Within hours, TV trucks were lined up like train cars in front of the family’s house in the small town of Narrows, which people in these parts pronounce "Nairz."
But the national media didn’t know that. We at The Roanoke Times did.
Beth also discusses the effect the tragedy had on her and her collegues at The Roanoke Times. She talks of the difficulty of calling loved ones of those who died in Blacksburg. I was at the Times during the Vietnam war and one of my tasks as a junior member of the staff was to call the loved ones of a soldier killed in that war and gather information about the story. I never got used to making those calls.
I was at the Pentagon on 9/11 and still have trouble looking at the photographs I shot that way. At one point on that day, I saw a man in uniform sitting alongside Columbia Pike and crying. As I focused my telephoto lens on him, he looked up and mouthed the words: "Please don’t." I lowered my camera. I couldn’t take the shot.
Even for someone who spent four decades covering war, violence and mayhem around the world, the horror of the Tech shootings brought back too many memories and I lost too much sleep for too long afterwards. I wrote two pieces about the events, one here on Muse and then expanded those thoughts on Capitol Hill Blue.

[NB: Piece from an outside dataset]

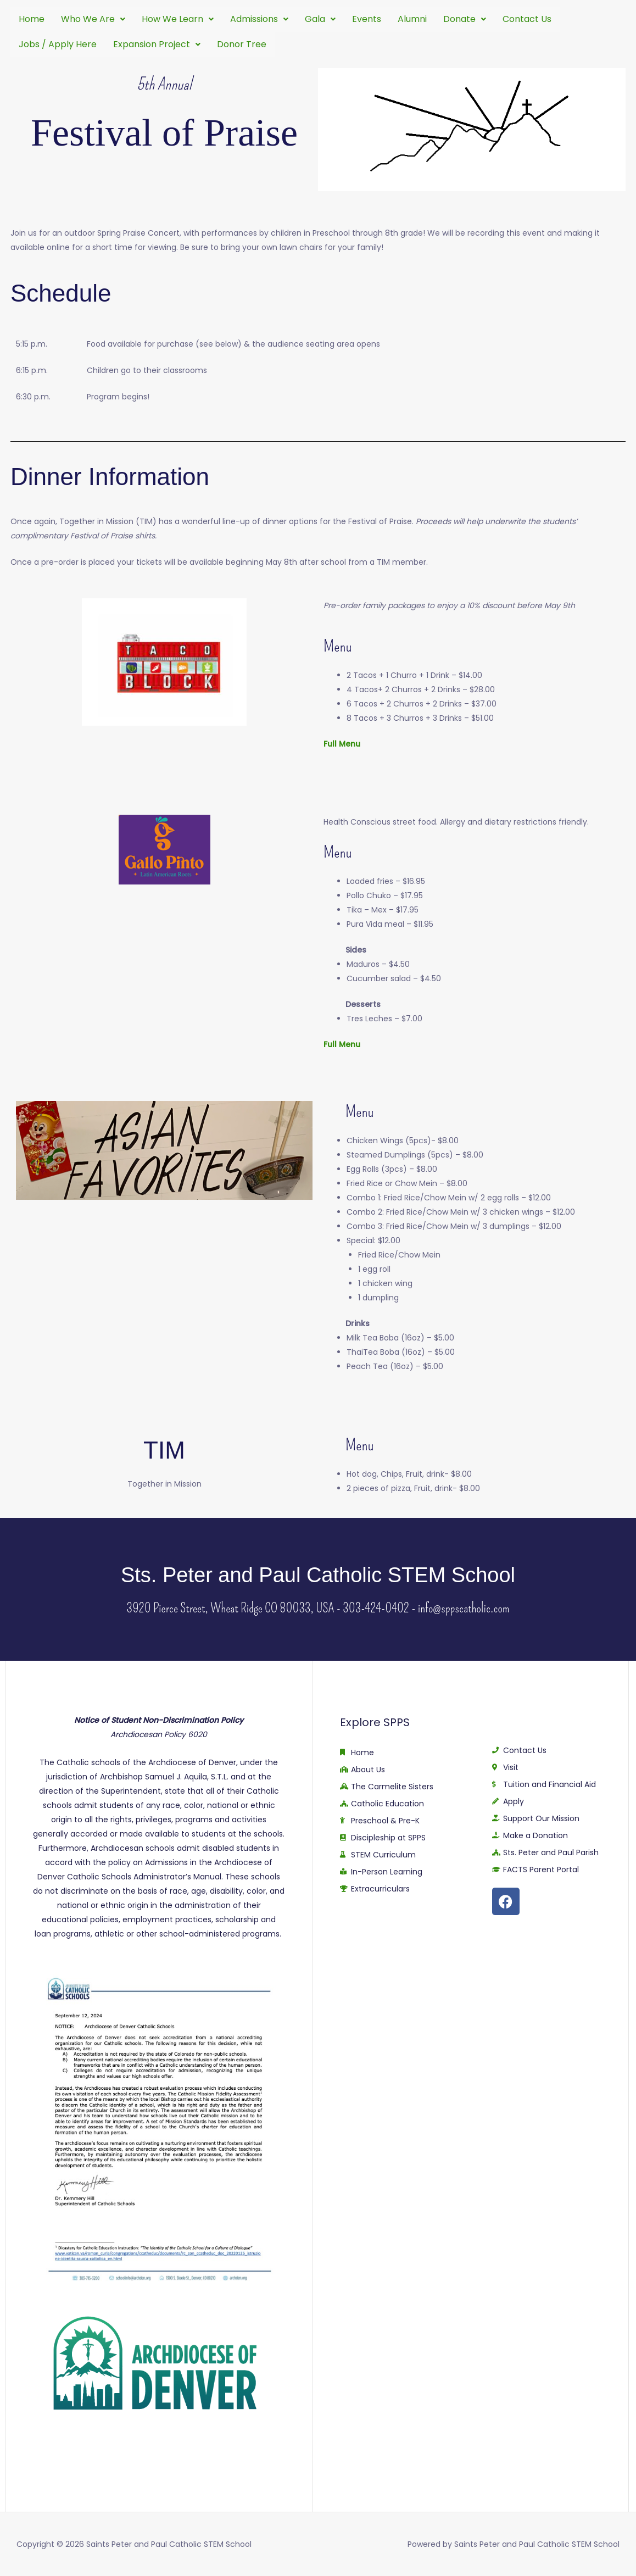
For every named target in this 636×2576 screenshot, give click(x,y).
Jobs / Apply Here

Yet nearly a month after the shootings I still have trouble dealing with it. Maybe three years away from the grind of daily journalism has dulled my cynicism. Maybe I’m just geting old. I don’t know.
Yet I’m sure that the memories of a boorish national media leaves even more scars on the Tech community. The behavior of those who were once my colleagues left me both ashamed and glad that I escaped the "get the story at any cost" cesspool.